Expression of GDNF significantly increased in both groups on days 6 and 12 compared to day 0 (p<0.05); However, it was not different on day 12 compared to day 6 in both groups (p=0.136). On day 6, expression of GDNF in group 2 was higher than group 1 (p=0.001).
Expression of thy1 significantly increased in group 1 on day 6 (p=0.027) and 12 (p<0.0001) compared to day 0 (p<0.05). Expression of thy1 significantly increased on day 12 compared to day 6 in grou1 (p=0.005). Expression of thy1 significantly increased in group 2 on day 6 (p=0.001) and 12 (p<0.0001) compared to day 0 (p<0.01). Moreover, a significant difference was found on day 12 compared to day 6 (p<0.0001). On days 6 and 12, expression of thy1 was higher in group 2 compared to group 1 (p<0.05).
In group 1, expression of C-kit significantly decreased on days 6 and 12 compared to that on day 0 (p<0.05); while no significant difference was found between days 6 and 12 in group 1 (p=0.396). In group 2, expression of C-kit significantly decreased on day 6 (p=0.008) and 12 (p=0.012) compared to day 0 (p<0.05); while no significant difference was found between day 6 and 12 (p=0.365).
In group1, expression of bcl6b significantly increased on day 6 (p=0.004) and 12 (p<0.0001) compared to day 0 (p<0.05).
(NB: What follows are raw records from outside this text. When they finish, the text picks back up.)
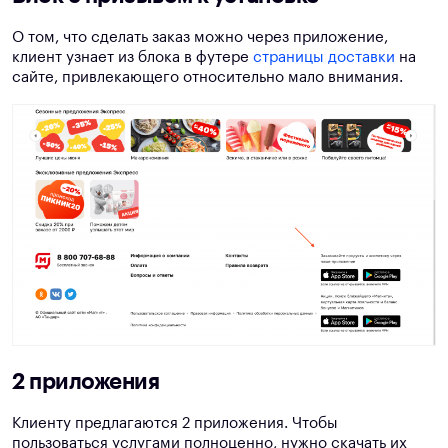
О том, что сделать заказ можно через приложение,
клиент узнает из блока в футере
страницы доставки
на
сайте, привлекающего относительно мало внимания.
2 приложения
Клиенту предлагаются 2 приложения. Чтобы
пользоваться услугами полноценно, нужно скачать их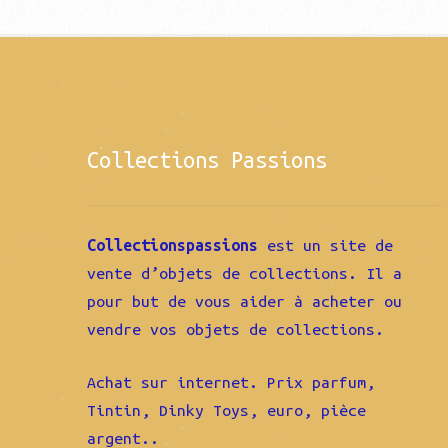
Collections Passions
Collectionspassions
est un site de
vente d’objets de collections. Il a
pour but de vous aider à acheter ou
vendre vos objets de collections.
Achat sur internet. Prix parfum,
Tintin, Dinky Toys, euro, pièce
argent..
In group 2, expression of bcl6b on day 6 (p=0.005) and 12 (p=0.001) was higher than that on day 0 (p<0.05). However in both groups 1 and 2 no significant difference was found on days 6 and 12 in expression of bcl6b (p>0.05).
Table IV.
Comparison of colony numbers (mean±SD) between control and experimental groups
| Group | Day 3 | Day 6 | Day 9 | Day 12 | Day 15 |
|---|---|---|---|---|---|
| Control | 13.75 ± 3.304034 | 22.00 ± 4.546061 | 23.75 ± 2.217356 | 29.00 ± 1.154707 | 21.00 ± 2.160247 |
| FSH (30 iu/ml) | 28.00 ± 5.830952 | 67.00 ± 4.546061 | 41.00 ± 9.092121 | 86.00 ± 10.70825 | 59.00 ± 4.690416 |
Figure 3.
Colonization of SSCs on day 12 in control (A) and FSH (B) groups (magnification×100).
Figure 4.
Relative gene expression of FGF2 in control and FSH groups on days 0, 6 and 12. Small letter: indicate difference within control group. Capital letter: indicate difference within FSH group. Different letter [(a.b.c) (A, B)] indicates significant difference within groups in different time-points (p<0.05). * Indicate a significant difference between two experimental groups at the determinate time-points (p<0.05).
Figure 5.
Relative gene expression of GDNF in control and FSH groups on days 0, 6 and 12. Small letter: indicate difference within control group. Capital letter: indicate difference within FSH group. Different letter [(a.b.c) (A, B)] indicates significant difference within groups in different time-points (p<0.05). * indicate a significant difference between two experimental groups at the determinate time-points (p<0.05).
Figure 6.
Relative gene expression of thy1 in control and FSH groups on days 0, 6 and 12. Small letter: indicate difference within control group. Capital letter: indicate difference within FSH group. Different letter [(a.b.c) (A, B, C)] indicates significant difference within groups in different time-points (p<0.05). * indicate a significant difference between two experimental groups at the determinate time-points (p<0.05).
Figure 7.
Relative gene expression of C-kit in control and FSH groups on days 0, 6 and 12. Small letter: indicate difference within control group. Capital letter: indicate difference within FSH group. Different letter [(a. b) (A, B)] indicates significant difference within groups in different time-points (p<0.05).
Figure 8.
Relative gene expression of bcl6b in control and FSH groups on days 0, 6 and 12. Small letter: indicate difference within control group. Capital letter: indicate difference within FSH group. Different letter [(a.b) (A,B)] indicates significant difference within groups in different time-points (p<0.05).
Discussion
It seems that FSH stimulates proliferation of Sertoli cells both in vitro and in vivo (27). This hormone is the most important mitogenic factor of Sertoli cells (28). Sertoli cells are stimulated by FSH to secrete growth factors, which stimulate proliferation and colonization of type A SSCs (29). In this study, adding 30 IU/mL FSH to the culture medium has a positive effect on SSC numbers. The number of colonies in FSH treatment group was higher than the control group. This finding is consistent with Anjamrouz et al (10). Hence, proliferative SSCs could colonize and preferred proliferation pathway. This pathway could be activated by growth factors produced by Sertoli cells. Vimentin is a cytoskeleton protein in Sertoli cell cytoplasm. For Sertoli cells identification, Vimentin was stained. This finding is similar to the previous studies by Anway et al and Tajik et al (24, 25). For confirmation of the presence of SSCs, the specific marker Oct-4 was assessed in colonies of SSCs by the method proposed by Kubota et al (9). Thy1 is known as SSCs marker in a wide range of mammals (2, 3, 30-32) and as the best marker for enrichment of SSCs (1).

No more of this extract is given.